On Wed, May 17, 2017 at 08:37:13AM -0700, Jerry wrote:
On Wed, May 17, 2017 at 8:25 AM, Konrad Rzeszutek Wilk < konrad.wilk@oracle.com> wrote:
This is what's defined in /etc/default/grub following the install of the Xen:
GRUB_CMDLINE_XEN_DEFAULT="dom0_mem=1024M,max:1024M cpuinfo
com1=115200,8n1
console=com1,tty loglvl=all guest_loglvl=all" GRUB_CMDLINE_LINUX_XEN_REPLACE_DEFAULT="console=hvc0 earlyprintk=xen nomodeset"
I didn't set these myself, this is what the xen package (or one of its dependencies) is doing.
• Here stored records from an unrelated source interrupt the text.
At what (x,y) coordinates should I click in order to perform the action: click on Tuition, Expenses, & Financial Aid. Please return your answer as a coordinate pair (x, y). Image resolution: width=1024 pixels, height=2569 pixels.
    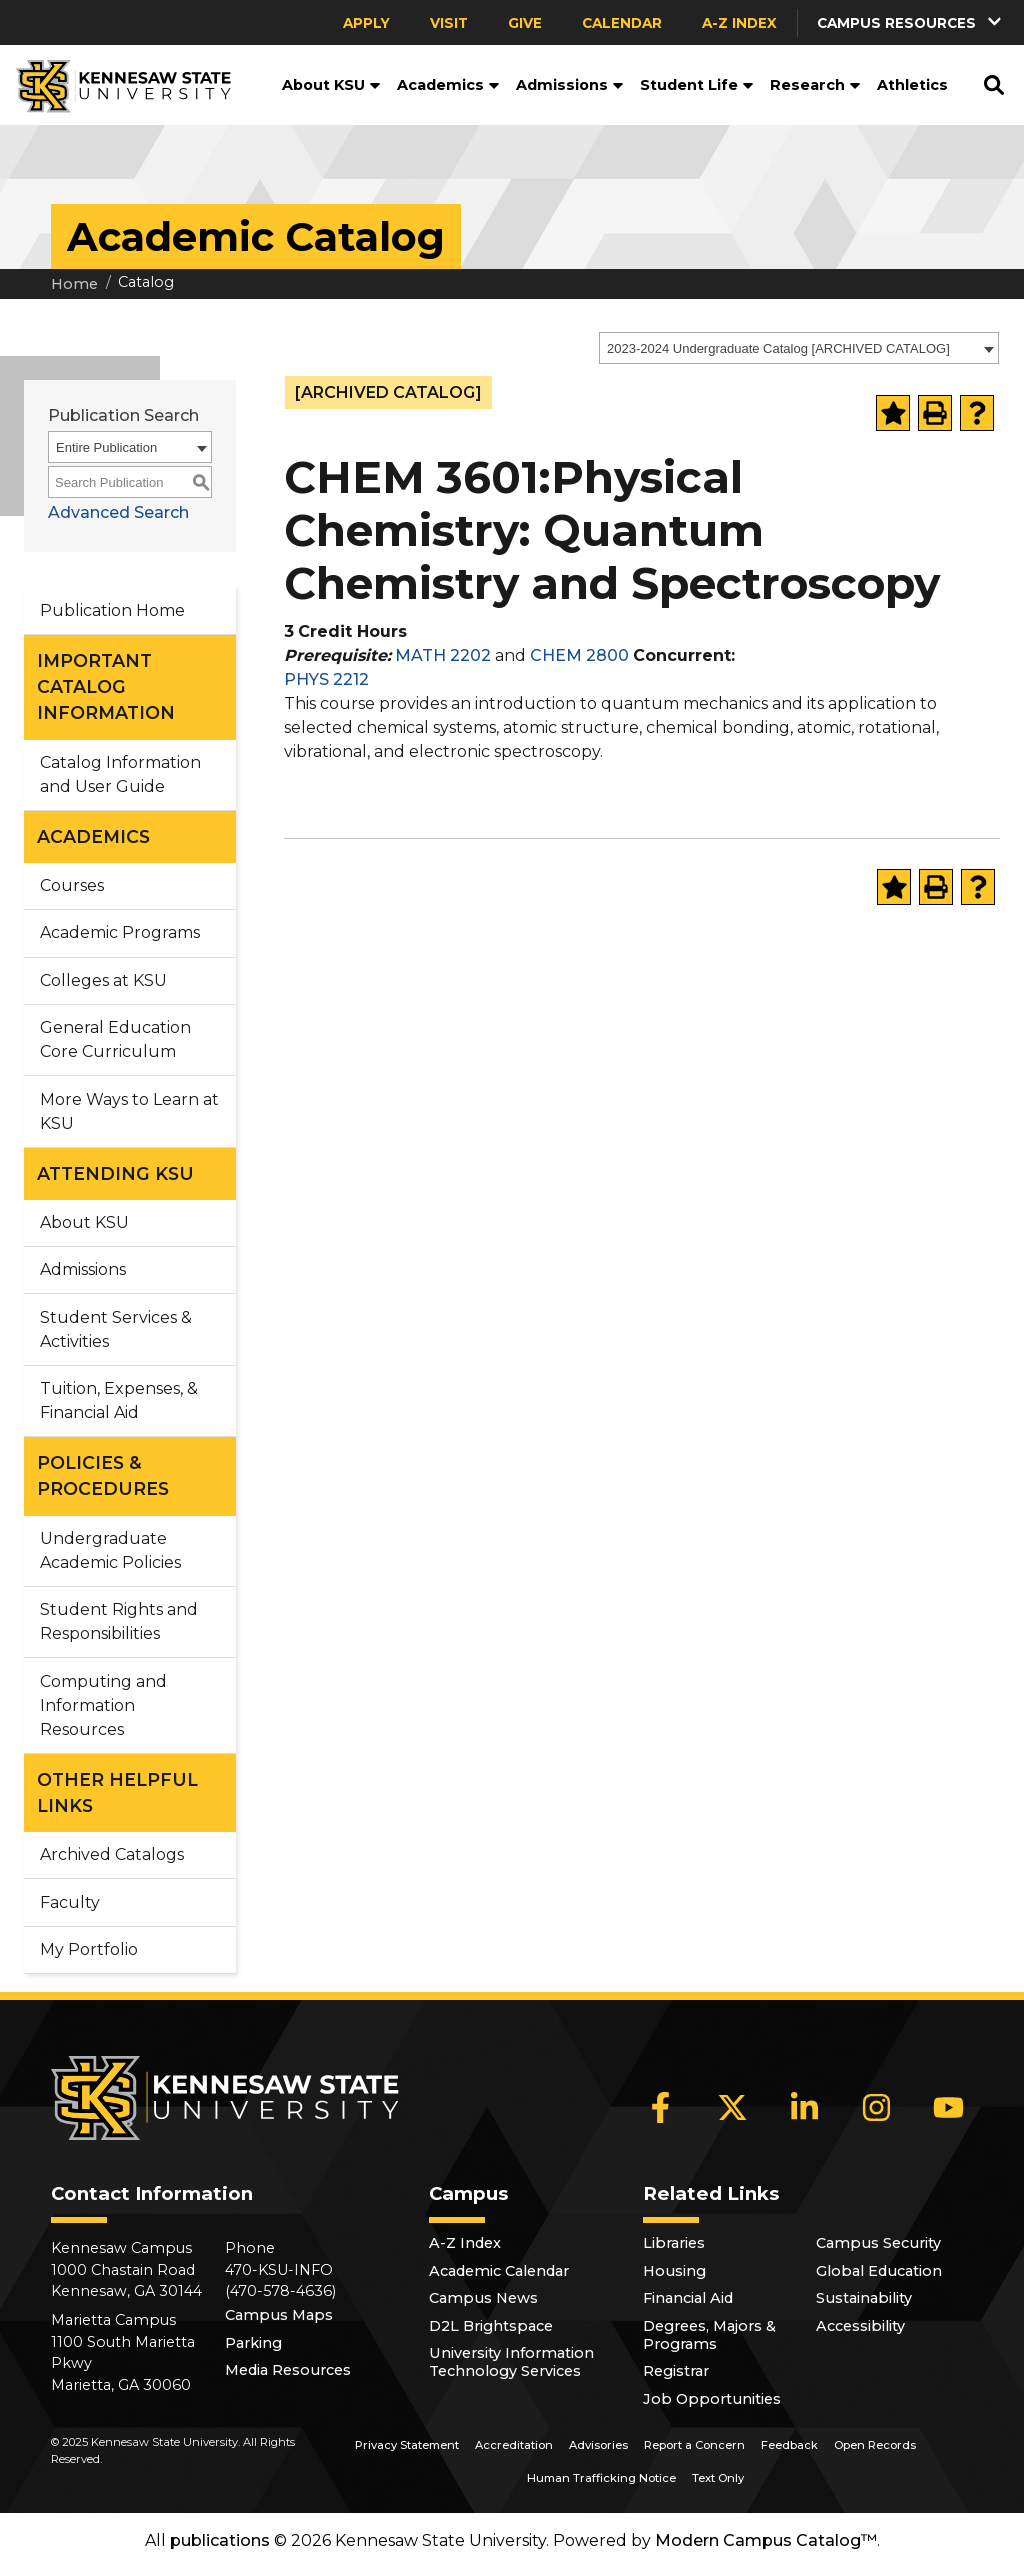     Looking at the image, I should click on (119, 1400).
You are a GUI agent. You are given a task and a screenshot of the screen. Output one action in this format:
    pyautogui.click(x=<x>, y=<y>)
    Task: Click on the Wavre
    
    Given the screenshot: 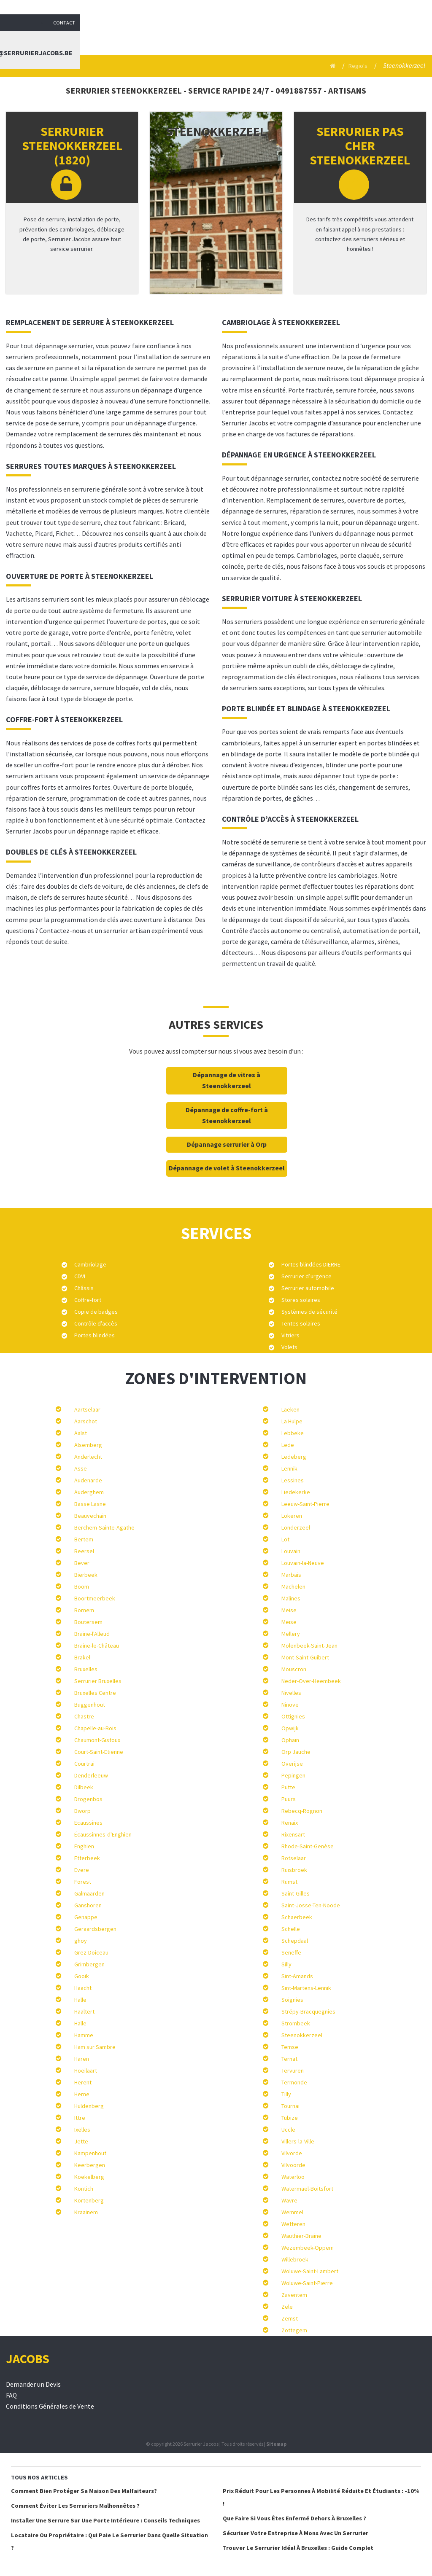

I'm still not clear on why hvc0 is needed, or why it's being set, but
what
I do know for sure is it was causing the boot messages to be suppressed.
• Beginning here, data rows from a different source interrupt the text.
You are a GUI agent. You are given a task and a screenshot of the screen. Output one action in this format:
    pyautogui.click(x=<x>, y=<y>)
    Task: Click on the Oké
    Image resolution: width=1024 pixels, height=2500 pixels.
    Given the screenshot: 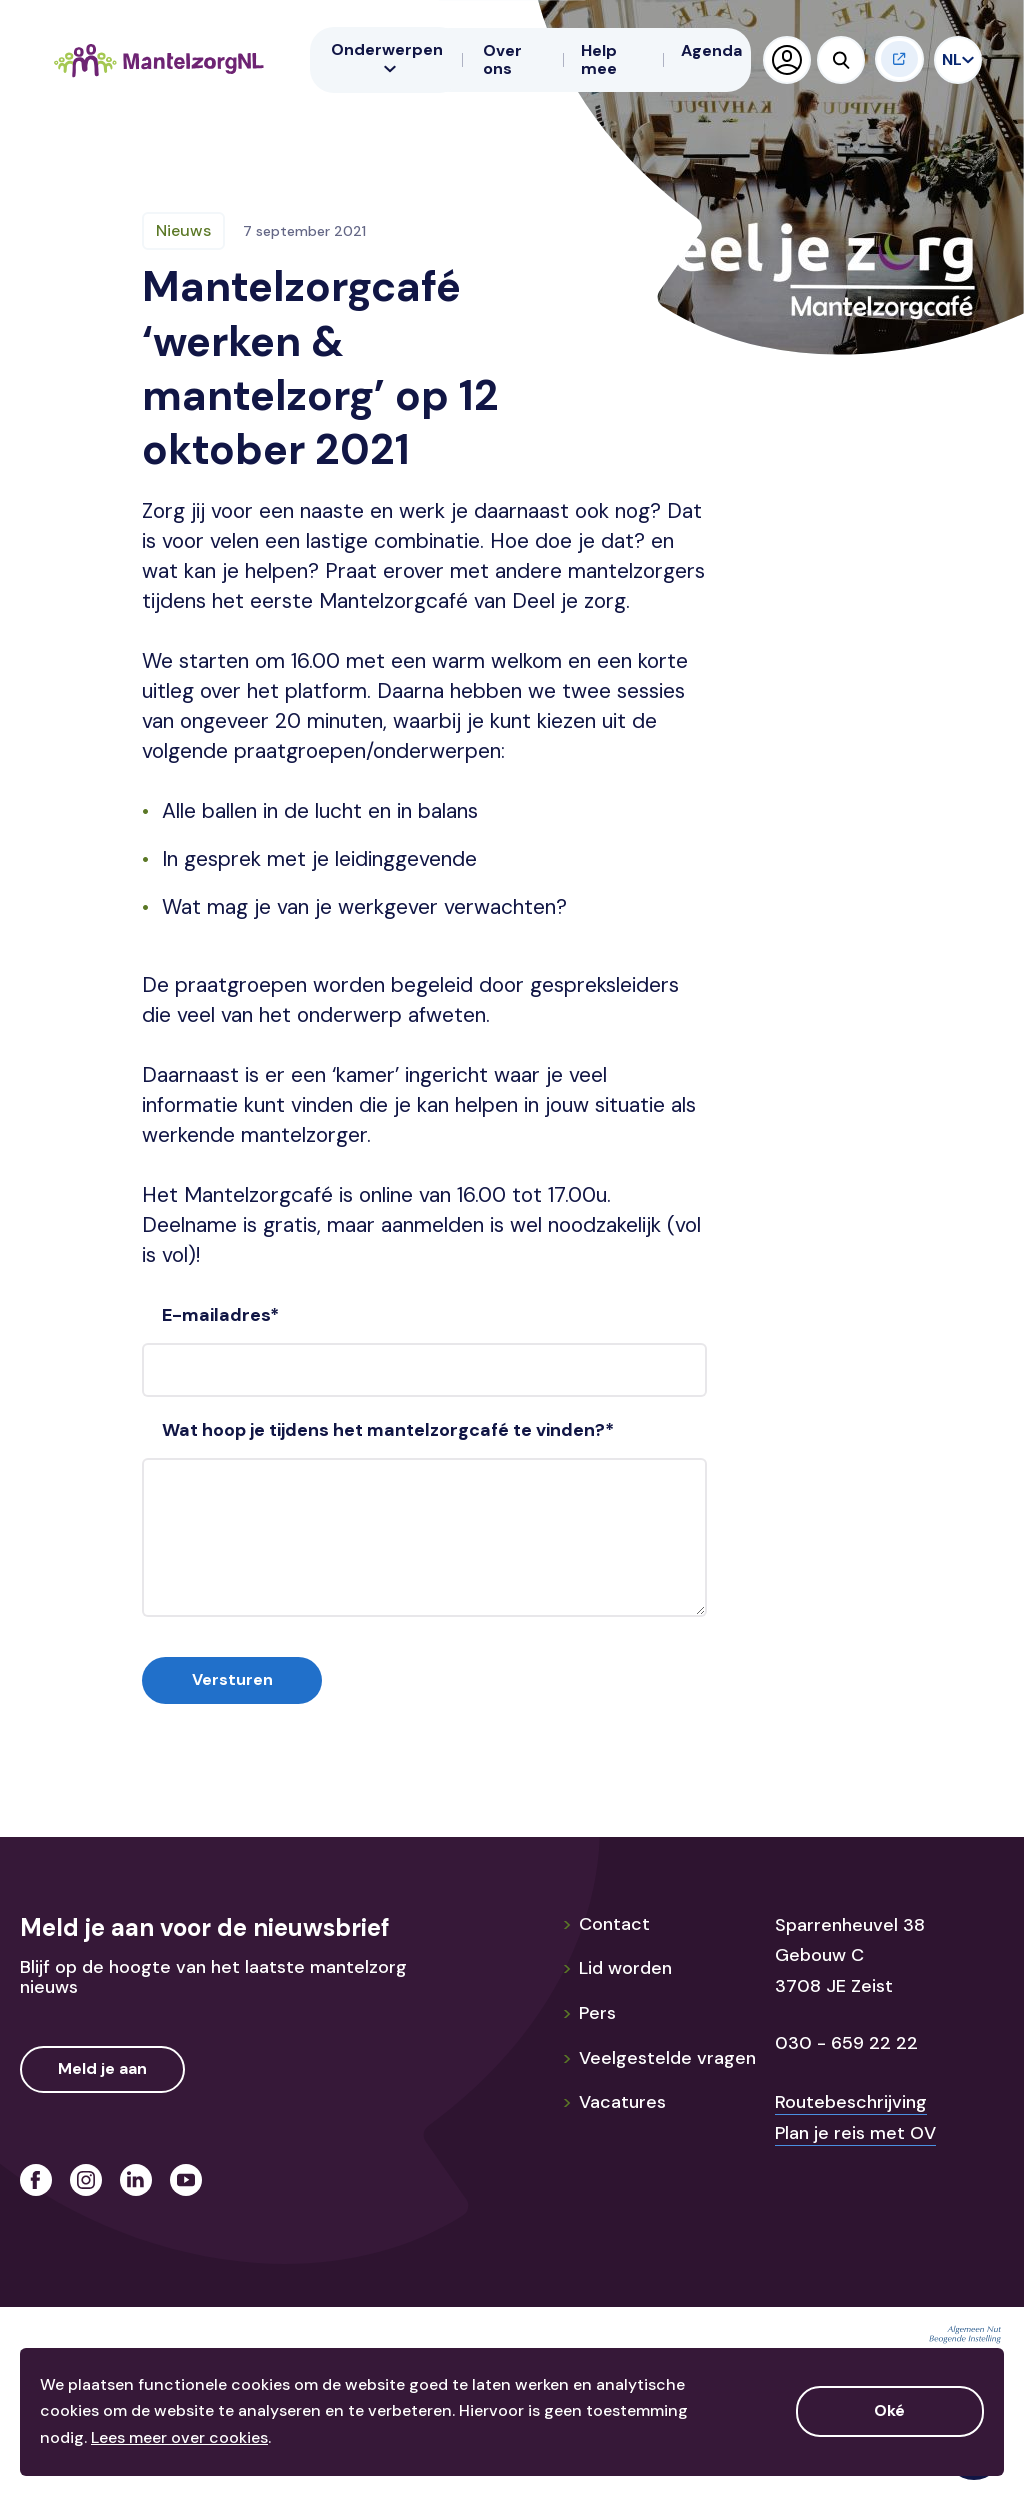 What is the action you would take?
    pyautogui.click(x=889, y=2410)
So the hvc0 is to use the PV console driver to pipe all the messages to the Xen one.
And Xen is configured to use the serial console (com1=115200,8n1).
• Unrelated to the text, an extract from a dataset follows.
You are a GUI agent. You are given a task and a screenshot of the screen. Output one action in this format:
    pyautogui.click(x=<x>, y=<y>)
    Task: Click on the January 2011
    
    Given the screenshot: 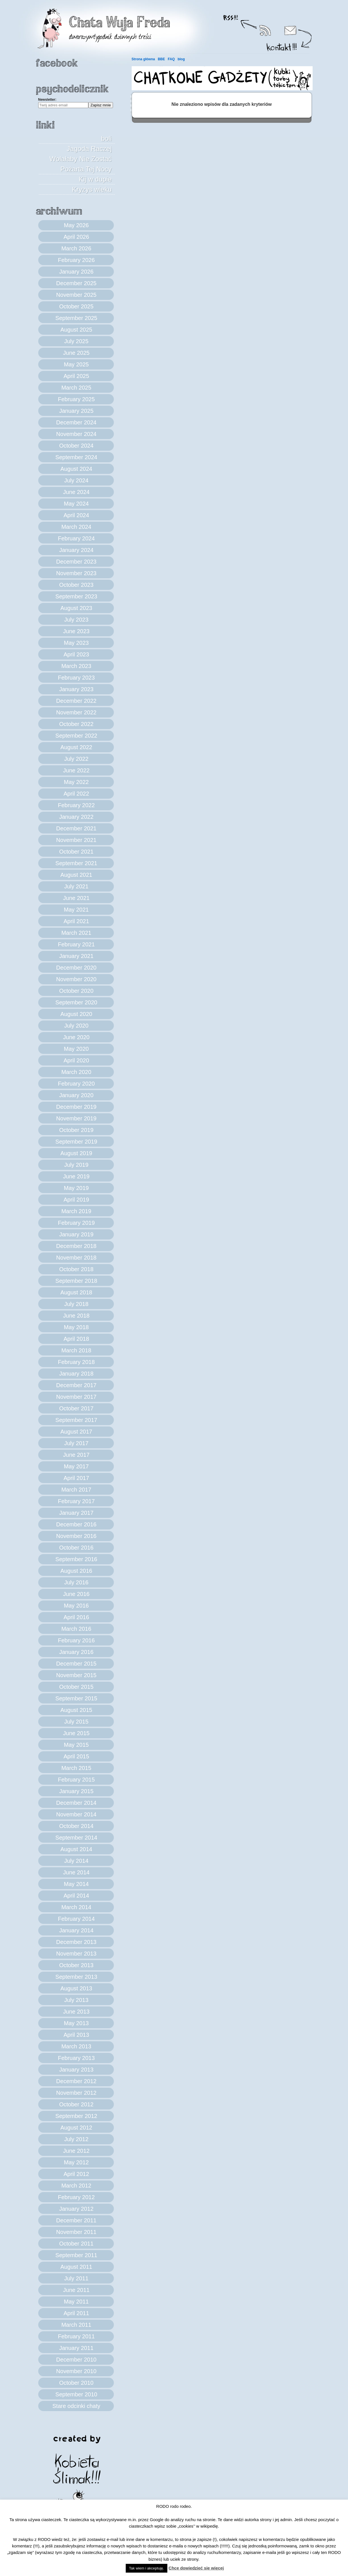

Which means that all you Linux bootup info should be piped to that.
So how would I properly configure it to still write to tty without disabling hvc0? Perhaps something like this?
GRUB_CMDLINE_LINUX_XEN_REPLACE_DEFAULT="console=hvc0,tty earlyprintk=xen nomodeset"
console=hvc0 console=tty
And that should do it.
Looks like I have some learning to do. Do you happen to know of a good article explaining how console redirection works?
You add the 'console' and it will pipe date to it. If you add more, then it will duplicate it to those.
But Linux is pretty quiet unless you add 'loglevel=10' or 'debug' on the Linux command line.